Pour une liste moins exhaustive des benzodiazépines, et de leur équivalence au diazepam, vous pouvez vous reporter au tableau de TRAP : 
 
Les troubles cognitifs dont souffrent certains usagers de benzodiazépines rend souvent nécessaire l'aide de son médecin ou de l'entourage pour le calcul des équivalences. N'hésitez pas à les solliciter si vous vous trouvez dans cette situation. Vous pouvez également faire appel à un modérateur de l'équipe Yahoo.
 
Méthodes de substitution : rythme et répartition des prises dans la journée
 
De la même façon que pour le sevrage, la méthode de substitution est acceptable à partir du moment où la substitution est faite progressivement (en substituant fraction par fraction la benzodiazépine à demi-vie longue à la benzodiazépine d'origine), et il n'y a pas de méthode idéale qui conviendrait à tous les profils. La seule méthode de substitution à déconseiller formellement est une substitution brutale (abandon de la benzodiazépine d'origine au profit de la nouvelle benzodiazépine) qui expose le patient à un syndrome de sevrage, malgré l'introduction de la nouvelle benzodiazépine.
 
En matière de substitution, deux écoles s'opposent. Certains, suivant le Professeur Heather Ashton, préfèrent faire une substitution lente (sur plusieurs semaines). En effet, ils partent du principe que la substitution est fondamentalement un sevrage et que, par conséquent, l'arrêt de la benzodiazépine d'origine doit se faire aussi lentement que possible, même s'il est ajouté une nouvelle benzodiazépine en parallèle.
 
Par ailleurs, le Professeur Ashton conseille la substitution d'une dose à la fois lorsque la benzodiazépine à demi-vie courte est absorbée en plusieurs prises dans la journée. Ceci permet d'éviter une trop forte somnolence dans le cas où la benzodiazépine substituée aurait une forte action hypnotique, ainsi que de trouver la dose équivalente appropriée à chaque individu. Des exemples de substitution suivant la méthode Ashton sont disponibles dans son manuel.
 
De son côté, le Dr Reg Peart, suivi par un grand nombre de groupes de soutien anglo-saxons considèrent qu'il est préférable d'aller plus vite, ce qui permet à la benzodiazépine à demi-vie longue de devenir pleinement active plus rapidement et surtout d'éviter de développer une tolérance à cette benzodiazépine en cours de substitution.

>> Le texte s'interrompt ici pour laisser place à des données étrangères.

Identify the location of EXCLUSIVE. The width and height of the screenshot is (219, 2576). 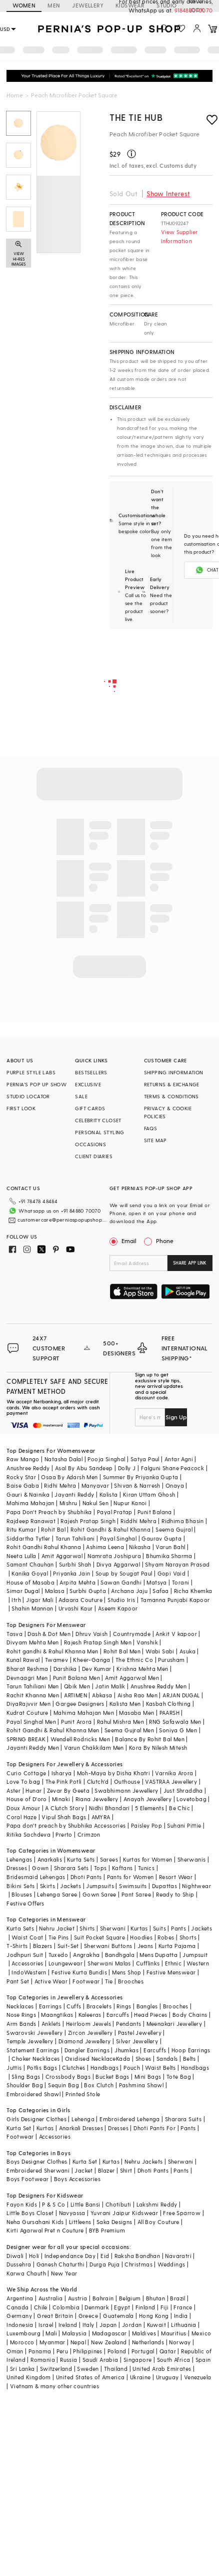
(88, 1084).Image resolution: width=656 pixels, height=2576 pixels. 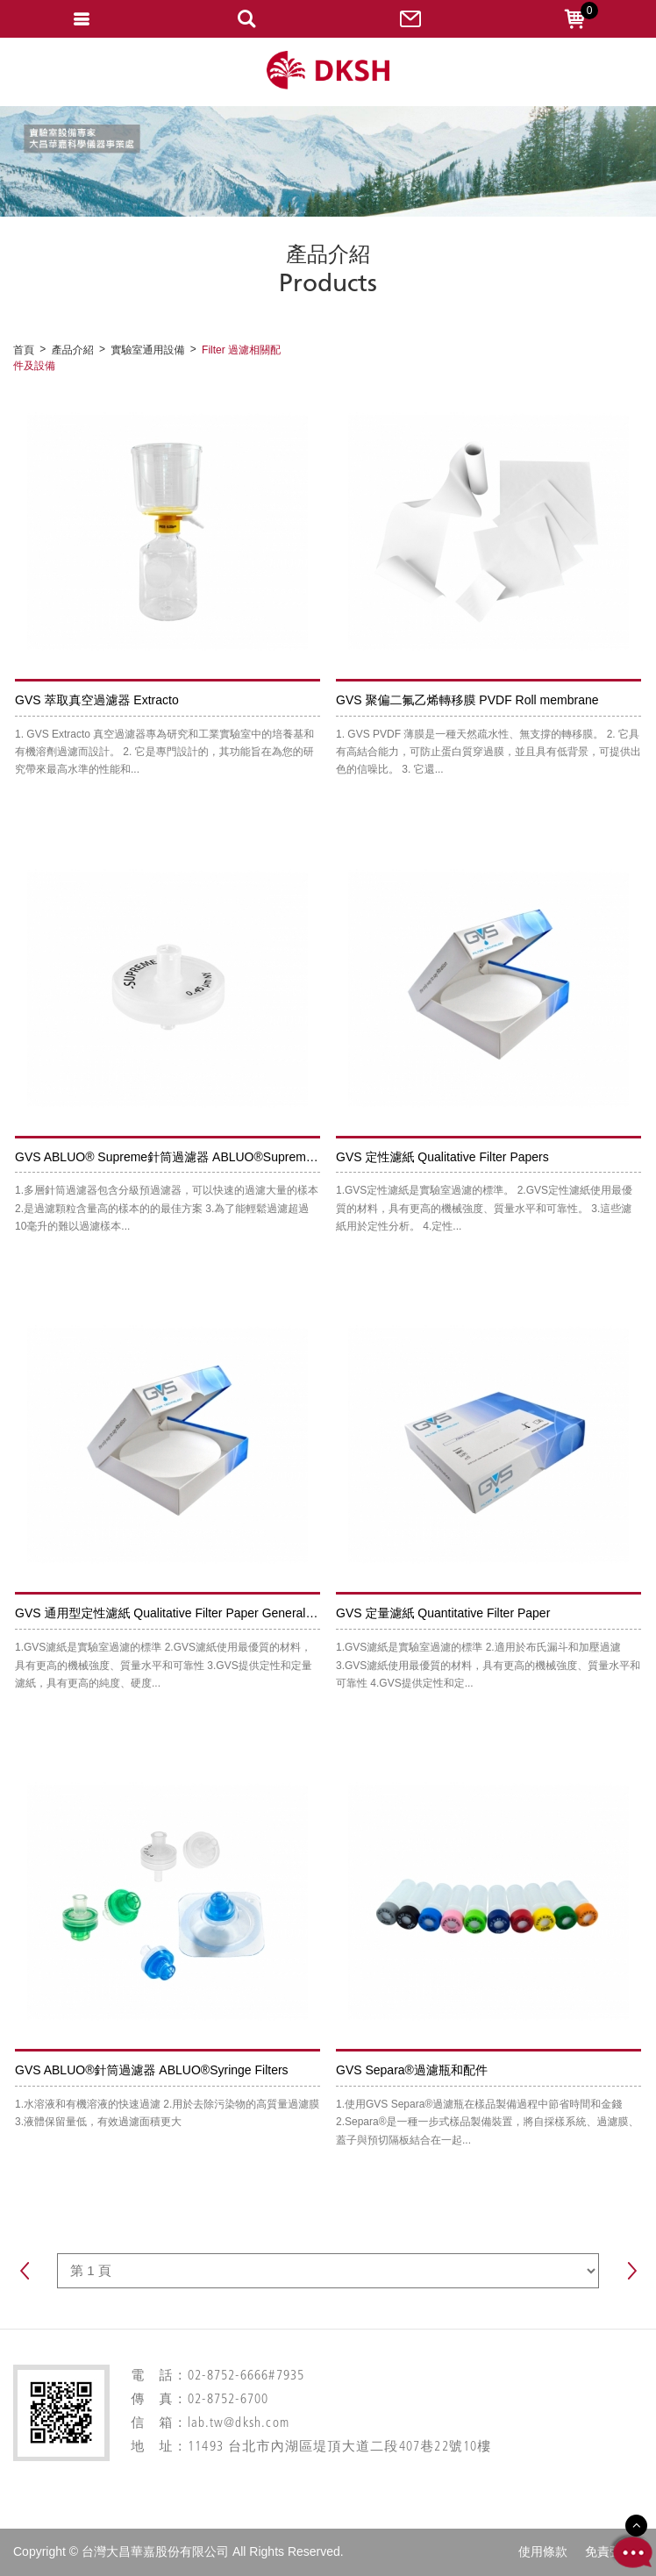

Cette méthode a l'avantage d'une plus grande rapidité - elle permet d'accélérer l'étape parfois difficile de la substitution et d'arriver plus rapidement à la phase de stabilisation (qui intervient quatre semaines après substitution totale).
 
A nouveau, des méthodes alternatives de substitution sont également acceptables, dans la mesure où les équivalences moyennes sont respectées et où la substitution n'est pas effectuée brutalement.